_What you will do_:
The word "Firefox" turns up on some lines of this data; say how many, and give no other text.

____

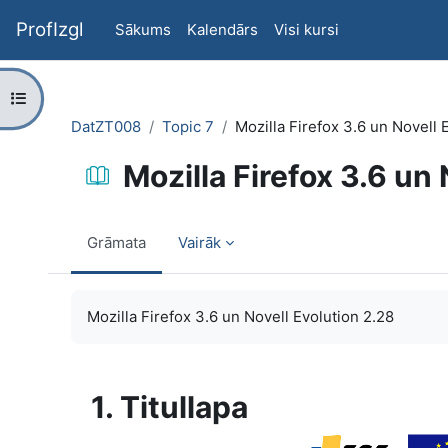
Atvērt galveno saturu
ProfIzgl
Sākums
Kalendārs
Visi kursi
Atvērt kursu indeksu
DatZT008
Topic 7
Mozilla Firefox 3.6 un Novell 
Mozilla Firefox 3.6 un
Grāmata
Vairāk
Izpildes nosacījumi
Mozilla Firefox 3.6 un Novell Evolution 2.28
1. Titullapa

____

_Solution_:
3